Kursumuz bitmişti. Yani en azından benim için bitmişti. Şimdi sevdiğimle el ele göz göze gezme vaktim gelmişti. Ah bi de regl olmasaydım. 

"İstersen ağrı kesicim sende kalsın Alina. Ağrın başlarsa kullanırsın, şimdi yoktan yere gününüz bozulmasın. Zaten zar zor bir araya gelebiliyorsunuz." 

Süreyya'nın elinden ağrı kesiciyi alıp ona sıkıca sarıldım. "Canım arkadaşım, teşekkür ederim." 

"Al işte regl belirtileri başladı. Aşırı duygusallık ve sevgi seli." Senem'in söylenmesine yalandan göz devirdim ve ağrı kesiciyi çantama atıp tuvaletten çıktım. Onlar da peşimden çıkarken arkada kapıya doğru yöneldim. İçimden sürekli karnımın ağrımaması için dualar ediyordum. Önümdeki merdivenleri hızla inerken bahçenin ön kısmına doğru yürümeye devam ediyordum ki bir an da kolumun çekilmesiyle ani bir duraksama yaşayıp geriye savruldum. Kafamı şaşkınlıkla elin sahibine çevirdiğimde bu kişinin okulun köşe duvarına yaslanmış Selim olduğunu gördüm. Şokumu atmamla serbest olan elimle omzuna tokadı yapıştırdım. 

"Gerizekalı, aklım çıktı."

"Ne yapayım güzelim, özlemimden kör olmuş gözlerin. Bana koşarken, beni görmedin." 

Yüzündeki keyifli sırıtma ve sesindeki neşeli tını içime öylesine huzur yaymıştı ki kendimi istemsizce gülümserken buldum. Zaten onun yanında gülmeden durmak mümkün değildi ki. 

"Özlesek bir dert, özlemesek ayrı dert." diye söylenip kolumu elinin hakimiyetinden kurtardım. "Hiçbir şekilde yaranılmıyor ki sana. Kıymetim hiç bilinmiyor hiç." Yüzümü ondan ters tarafa çevirip yalancı tribimle etrafı izlerken kendisini tekrar görüş açıma soktu. 

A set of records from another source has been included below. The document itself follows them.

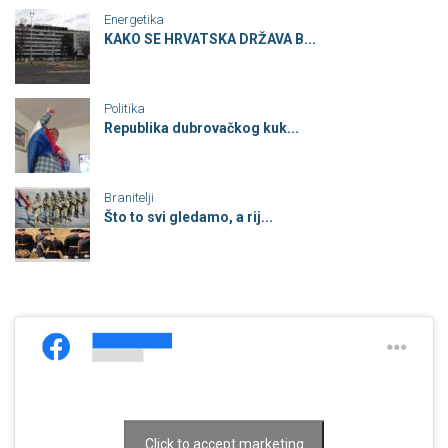
Energetika
KAKO SE HRVATSKA DRŽAVA B...
Politika
Republika dubrovačkog kuk...
Branitelji
Što to svi gledamo, a rij...
Click to accept marketing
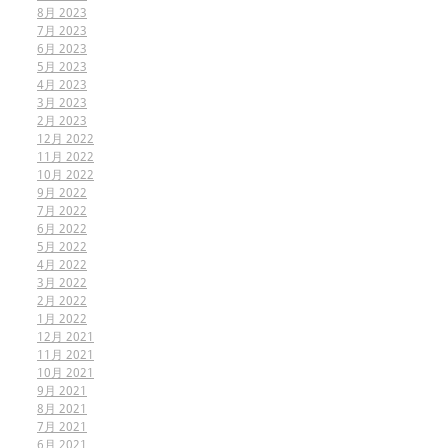
8月 2023
7月 2023
6月 2023
5月 2023
4月 2023
3月 2023
2月 2023
12月 2022
11月 2022
10月 2022
9月 2022
7月 2022
6月 2022
5月 2022
4月 2022
3月 2022
2月 2022
1月 2022
12月 2021
11月 2021
10月 2021
9月 2021
8月 2021
7月 2021
6月 2021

"Senin kıymetini bilmez olur muyum ben hiç Sadem." dediğinde bakışlarındaki o parıltılar sanki nefesiyle benim gözlerime bulaşmıştı. 

"Bilemiyorum artık." 

Tribimi sürdürmeye devam etmek istiyordum fakat ses tonum çoktan hülyalı bir hal almıştı.

"O zaman bugün bol bol öğrenirsin." dedikten sonra elime uzanıp onu kavradı ve çıkış kapısına doğru ilerlemeye başladığında beni de peşine katmış oldu. 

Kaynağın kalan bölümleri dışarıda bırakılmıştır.